### Action item
Write out the whole listing below exactly, skipping each picture.
##### Given records
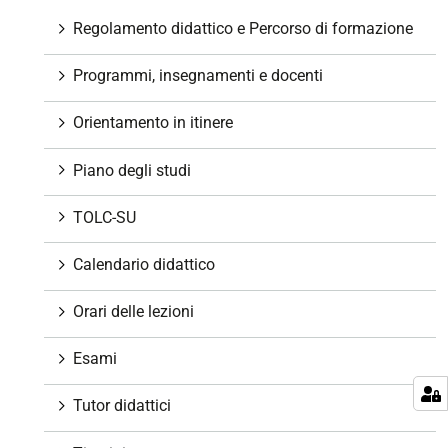
g
Regolamento didattico e Percorso di formazione
a
z
Programmi, insegnamenti e docenti
i
o
Orientamento in itinere
n
e
Piano degli studi
TOLC-SU
Calendario didattico
Orari delle lezioni
Esami
Tutor didattici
##########
### Answer to the exercise
g
Regolamento didattico e Percorso di formazione
a
z
Programmi, insegnamenti e docenti
i
o
Orientamento in itinere
n
e
Piano degli studi
TOLC-SU
Calendario didattico
Orari delle lezioni
Esami
Tutor didattici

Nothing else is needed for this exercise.